*Problem statement:*
Lines where the string "with" appears are to be copied from the entries below.

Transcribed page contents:

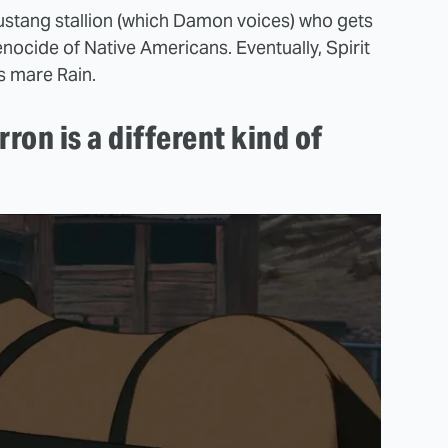
r mustang stallion (which Damon voices) who gets
enocide of Native Americans. Eventually, Spirit
s mare Rain.
rron is a different kind of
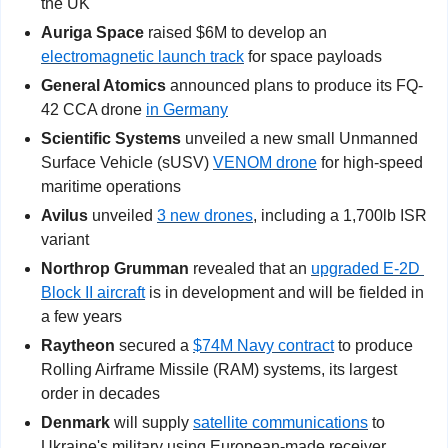
the UK
Auriga Space
 raised $6M to develop an 
electromagnetic launch track
 for space payloads
General Atomics
 announced plans to produce its FQ-
42 CCA drone 
in Germany
Scientific Systems
 unveiled
a new small Unmanned 
Surface Vehicle (sUSV) 
VENOM drone
 for high-speed 
maritime operations
Avilus
 unveiled 
3 new drones
, including a 1,700lb ISR 
variant
Northrop Grumman 
revealed that an 
upgraded E-2D 
Block II aircraft
 is in development and will be fielded in 
a few years
Raytheon
 secured a 
$74M Navy contract
 to produce 
Rolling Airframe Missile (RAM) systems, its largest 
order in decades
Denmark
 will supply 
satellite communications
 to 
Ukraine's military using European-made receiver 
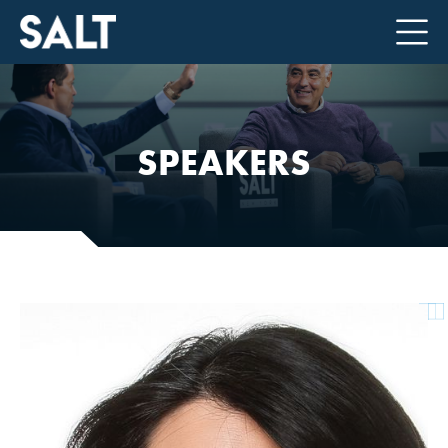
SPEAKERS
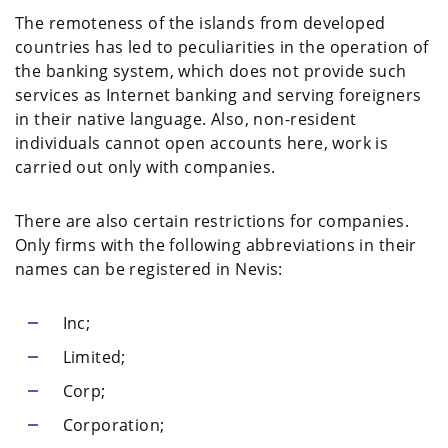
The remoteness of the islands from developed
countries has led to peculiarities in the operation of
the banking system, which does not provide such
services as Internet banking and serving foreigners
in their native language. Also, non-resident
individuals cannot open accounts here, work is
carried out only with companies.
There are also certain restrictions for companies.
Only firms with the following abbreviations in their
names can be registered in Nevis:
Inc;
Limited;
Corp;
Corporation;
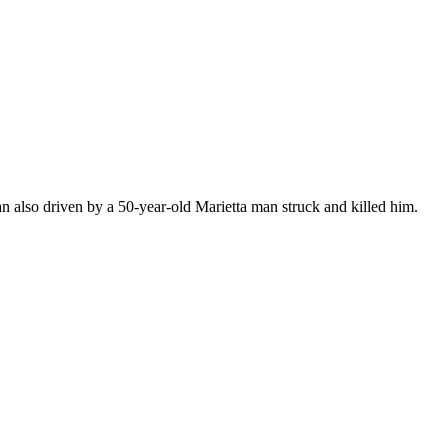
Van also driven by a 50-year-old Marietta man struck and killed him.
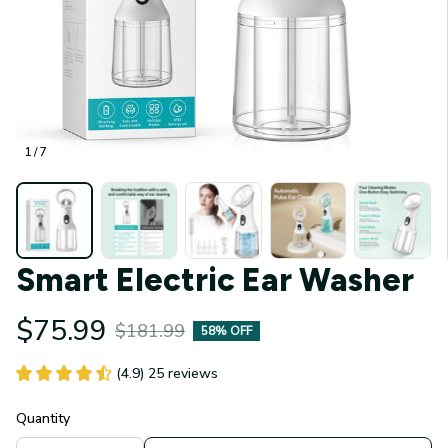
1 / 7
Smart Electric Ear Washer
$75.99
$181.99
58% OFF
(4.9) 25 reviews
Quantity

*Exercise output:*
carried out only with companies.
Only firms with the following abbreviations in their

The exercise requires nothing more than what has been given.